How To Make Money, You Hobo – A Cautionary Tale

Last night I had a particularly vivid and unusual dream:

JTA and I were homeless and living on the streets of some foreign city (it was somewhat reminiscent of London, but most folks spoke French, so I guess it wasn’t); jobless, hungry, and generally sleeping in the central railway station, except when the police or station staff moved us on.

In order to make some money – and as much to give us something to do with our time and to keep our spirits up – we decided to put together a piece of musical street theatre. For some reason I was carrying a concertina (Claire‘s?) and was quite able to play it, and JTA had a reasonable singing voice, so we began to put together a cautionary tale that we would perform, telling the story of JTA’s life and how he got into the unfortunate position that we were now in.

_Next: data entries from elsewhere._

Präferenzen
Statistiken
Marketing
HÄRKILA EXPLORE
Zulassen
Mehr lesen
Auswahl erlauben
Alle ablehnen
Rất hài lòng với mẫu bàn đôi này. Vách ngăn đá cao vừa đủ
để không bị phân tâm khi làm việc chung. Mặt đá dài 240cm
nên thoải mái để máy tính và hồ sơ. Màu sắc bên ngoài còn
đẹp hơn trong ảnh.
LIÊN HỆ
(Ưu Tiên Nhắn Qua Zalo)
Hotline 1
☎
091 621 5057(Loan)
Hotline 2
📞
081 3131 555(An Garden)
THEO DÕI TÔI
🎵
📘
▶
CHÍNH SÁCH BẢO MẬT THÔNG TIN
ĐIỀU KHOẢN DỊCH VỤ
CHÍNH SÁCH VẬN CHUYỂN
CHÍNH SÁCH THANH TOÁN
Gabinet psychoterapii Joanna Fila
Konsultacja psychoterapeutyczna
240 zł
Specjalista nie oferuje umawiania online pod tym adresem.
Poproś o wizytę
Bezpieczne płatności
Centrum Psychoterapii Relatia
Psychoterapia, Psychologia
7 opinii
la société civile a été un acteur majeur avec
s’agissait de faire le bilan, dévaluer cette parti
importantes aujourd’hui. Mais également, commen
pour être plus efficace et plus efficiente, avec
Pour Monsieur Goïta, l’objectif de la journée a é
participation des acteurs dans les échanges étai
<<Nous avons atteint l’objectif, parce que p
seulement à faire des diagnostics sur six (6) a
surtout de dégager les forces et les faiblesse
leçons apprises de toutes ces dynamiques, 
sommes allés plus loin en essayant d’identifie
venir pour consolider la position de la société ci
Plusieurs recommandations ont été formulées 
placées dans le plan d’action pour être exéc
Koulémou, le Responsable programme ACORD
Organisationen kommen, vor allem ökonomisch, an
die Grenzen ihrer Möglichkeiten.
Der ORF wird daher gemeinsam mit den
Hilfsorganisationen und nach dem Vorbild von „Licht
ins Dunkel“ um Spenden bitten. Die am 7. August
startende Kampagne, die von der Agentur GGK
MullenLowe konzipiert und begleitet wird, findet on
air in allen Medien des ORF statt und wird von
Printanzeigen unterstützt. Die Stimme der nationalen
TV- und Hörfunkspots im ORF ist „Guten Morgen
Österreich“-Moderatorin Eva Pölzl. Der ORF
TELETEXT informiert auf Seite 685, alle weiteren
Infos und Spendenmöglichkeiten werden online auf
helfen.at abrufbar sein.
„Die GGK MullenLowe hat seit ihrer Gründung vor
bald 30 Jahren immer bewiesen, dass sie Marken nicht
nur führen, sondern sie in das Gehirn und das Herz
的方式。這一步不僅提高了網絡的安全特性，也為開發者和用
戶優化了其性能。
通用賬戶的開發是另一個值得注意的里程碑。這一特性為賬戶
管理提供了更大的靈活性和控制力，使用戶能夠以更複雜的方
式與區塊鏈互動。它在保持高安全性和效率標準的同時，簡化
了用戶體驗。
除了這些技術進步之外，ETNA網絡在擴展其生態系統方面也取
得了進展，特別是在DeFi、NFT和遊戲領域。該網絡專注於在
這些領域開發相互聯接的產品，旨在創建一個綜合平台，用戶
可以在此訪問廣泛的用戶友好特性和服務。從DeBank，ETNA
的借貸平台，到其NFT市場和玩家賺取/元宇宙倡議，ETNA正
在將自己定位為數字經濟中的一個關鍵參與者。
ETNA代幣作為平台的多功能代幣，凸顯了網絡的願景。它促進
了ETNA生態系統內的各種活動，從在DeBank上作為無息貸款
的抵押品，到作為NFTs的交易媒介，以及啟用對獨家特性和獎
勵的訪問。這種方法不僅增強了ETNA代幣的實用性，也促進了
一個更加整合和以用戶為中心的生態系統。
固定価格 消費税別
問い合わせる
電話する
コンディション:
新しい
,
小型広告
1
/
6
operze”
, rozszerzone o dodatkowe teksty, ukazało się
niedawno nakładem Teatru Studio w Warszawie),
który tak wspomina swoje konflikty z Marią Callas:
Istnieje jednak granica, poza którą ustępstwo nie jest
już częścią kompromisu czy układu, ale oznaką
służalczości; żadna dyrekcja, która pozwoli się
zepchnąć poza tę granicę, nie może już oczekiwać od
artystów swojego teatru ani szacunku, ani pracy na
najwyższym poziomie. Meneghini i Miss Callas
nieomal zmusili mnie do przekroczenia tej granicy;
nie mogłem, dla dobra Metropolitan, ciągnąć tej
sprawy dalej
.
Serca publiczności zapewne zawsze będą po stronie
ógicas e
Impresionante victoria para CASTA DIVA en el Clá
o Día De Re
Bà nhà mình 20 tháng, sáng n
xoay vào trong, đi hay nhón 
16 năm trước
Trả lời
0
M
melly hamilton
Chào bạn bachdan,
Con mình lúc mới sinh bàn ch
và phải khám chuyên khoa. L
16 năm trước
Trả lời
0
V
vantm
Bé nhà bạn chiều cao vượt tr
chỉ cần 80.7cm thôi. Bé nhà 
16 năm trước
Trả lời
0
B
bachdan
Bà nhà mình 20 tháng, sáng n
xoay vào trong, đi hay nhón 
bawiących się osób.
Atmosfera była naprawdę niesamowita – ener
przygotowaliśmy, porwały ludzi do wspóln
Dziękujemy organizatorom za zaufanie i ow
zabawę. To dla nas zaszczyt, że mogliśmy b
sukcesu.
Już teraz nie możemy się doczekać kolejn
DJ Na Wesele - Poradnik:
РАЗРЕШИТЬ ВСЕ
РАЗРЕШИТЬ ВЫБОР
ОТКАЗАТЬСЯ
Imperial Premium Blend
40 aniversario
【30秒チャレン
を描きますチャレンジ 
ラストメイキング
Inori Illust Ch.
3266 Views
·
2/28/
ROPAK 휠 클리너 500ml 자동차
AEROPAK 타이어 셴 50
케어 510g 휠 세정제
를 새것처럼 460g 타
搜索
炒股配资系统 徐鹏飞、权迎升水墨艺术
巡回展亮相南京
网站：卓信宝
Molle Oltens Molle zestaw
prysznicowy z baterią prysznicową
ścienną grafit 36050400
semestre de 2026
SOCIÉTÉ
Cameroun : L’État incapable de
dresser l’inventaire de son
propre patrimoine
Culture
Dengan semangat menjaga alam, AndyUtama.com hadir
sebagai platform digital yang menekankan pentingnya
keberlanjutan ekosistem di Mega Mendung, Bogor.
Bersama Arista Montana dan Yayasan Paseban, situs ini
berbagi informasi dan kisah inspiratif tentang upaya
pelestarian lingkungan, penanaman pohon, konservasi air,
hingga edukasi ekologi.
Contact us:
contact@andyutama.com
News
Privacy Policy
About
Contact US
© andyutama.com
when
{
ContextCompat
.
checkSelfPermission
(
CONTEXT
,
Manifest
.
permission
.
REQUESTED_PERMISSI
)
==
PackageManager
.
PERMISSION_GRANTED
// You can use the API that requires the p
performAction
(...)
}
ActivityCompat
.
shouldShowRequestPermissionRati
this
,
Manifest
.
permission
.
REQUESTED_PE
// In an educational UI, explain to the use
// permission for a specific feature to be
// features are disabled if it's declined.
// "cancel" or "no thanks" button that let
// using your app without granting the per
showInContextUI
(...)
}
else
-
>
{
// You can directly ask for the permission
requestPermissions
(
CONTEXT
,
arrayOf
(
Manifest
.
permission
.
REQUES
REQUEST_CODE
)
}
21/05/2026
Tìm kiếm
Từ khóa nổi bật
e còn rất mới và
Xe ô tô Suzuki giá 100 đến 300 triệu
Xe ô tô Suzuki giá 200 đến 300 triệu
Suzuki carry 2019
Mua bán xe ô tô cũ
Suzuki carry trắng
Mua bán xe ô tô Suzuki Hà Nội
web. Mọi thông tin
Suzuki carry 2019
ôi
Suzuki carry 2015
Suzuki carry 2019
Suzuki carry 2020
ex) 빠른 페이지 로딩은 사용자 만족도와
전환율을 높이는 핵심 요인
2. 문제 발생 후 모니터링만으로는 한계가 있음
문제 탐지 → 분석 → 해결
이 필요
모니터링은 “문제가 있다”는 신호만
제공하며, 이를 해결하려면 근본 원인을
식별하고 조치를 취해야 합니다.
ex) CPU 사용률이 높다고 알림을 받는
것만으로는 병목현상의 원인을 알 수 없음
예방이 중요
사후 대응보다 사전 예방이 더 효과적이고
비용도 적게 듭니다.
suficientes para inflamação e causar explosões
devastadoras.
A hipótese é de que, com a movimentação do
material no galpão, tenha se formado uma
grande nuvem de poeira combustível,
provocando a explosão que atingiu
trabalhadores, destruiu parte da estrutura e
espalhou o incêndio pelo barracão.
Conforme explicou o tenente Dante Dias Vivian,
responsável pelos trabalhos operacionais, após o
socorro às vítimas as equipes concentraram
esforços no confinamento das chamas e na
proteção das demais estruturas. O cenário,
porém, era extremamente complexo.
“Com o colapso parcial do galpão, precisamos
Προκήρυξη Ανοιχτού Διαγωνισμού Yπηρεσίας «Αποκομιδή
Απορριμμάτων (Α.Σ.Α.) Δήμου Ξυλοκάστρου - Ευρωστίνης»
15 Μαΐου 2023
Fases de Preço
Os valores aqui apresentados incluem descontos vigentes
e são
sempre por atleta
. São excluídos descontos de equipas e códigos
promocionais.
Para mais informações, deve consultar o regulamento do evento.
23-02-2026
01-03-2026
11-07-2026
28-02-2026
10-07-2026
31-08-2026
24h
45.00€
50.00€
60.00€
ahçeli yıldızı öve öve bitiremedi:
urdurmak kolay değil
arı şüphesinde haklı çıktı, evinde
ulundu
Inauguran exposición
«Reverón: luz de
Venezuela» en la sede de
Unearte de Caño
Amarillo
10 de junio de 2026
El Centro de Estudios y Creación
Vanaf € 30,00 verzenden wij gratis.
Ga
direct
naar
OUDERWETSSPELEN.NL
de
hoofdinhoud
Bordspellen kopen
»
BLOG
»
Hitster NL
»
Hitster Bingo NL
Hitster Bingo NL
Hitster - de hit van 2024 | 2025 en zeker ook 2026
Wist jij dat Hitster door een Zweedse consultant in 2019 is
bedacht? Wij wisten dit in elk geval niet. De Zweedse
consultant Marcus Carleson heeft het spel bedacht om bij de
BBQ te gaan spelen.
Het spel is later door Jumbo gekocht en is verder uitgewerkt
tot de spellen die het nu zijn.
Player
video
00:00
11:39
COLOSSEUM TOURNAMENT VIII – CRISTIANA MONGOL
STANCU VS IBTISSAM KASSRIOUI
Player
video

In our story, JTA was bullied into going out and getting a job by his mother and sister in order to bring money into the family house, but he is lazy and he cannot hold down a job. Looking for a quick (and easy) solution, he turns to crime, and, after he accidentally murders a man he intended to rob, he flees the country to escape arrest.

Later, we went back and made some artistic adjustments to the story, in order to hammer some extra morals home – our adaptations included JTA’s introduction to a life of crime being through a shady character who accosted him on his way back from his first stable job (a cleaner at a zoo), and tempting him with “easier work,” and a change to the story of his family to make them seem less demanding and more tolerant (making his inability to support them comeacross as more shocking).

Through a variety of makeshift costume changes, I would play a number of secondary parts  – JTA’s mother (who didn’t look anything like his mother actually does, and even less so when played by me), an employer, the shady character – and narrate his downfall, while JTA would play himself: initially a cheery but lazy “country bumpkin” character who feels wronged by his bad luck and eventually comes to resent the world around him.

At the point I woke up, we were still tweaking songs and hadn’t actually performed it. But it had cheered us up no end.

There was a particular song I’ve been trying to remember a line from all morning. Early on, after JTA has “lost yet another job” and is walking home, we had a line that made a clever pun on English pronounciation of the French word emploi (employment) -much of the play was done bilingually – but all I can remember is the time signature of the song and the general theme. I remember that when I woke up, I knew what it was and thought “Wow; that’s brilliant – when I blog about this dream, I must include that!” But by the time I got to a computer I’d forgotten it. Ah well.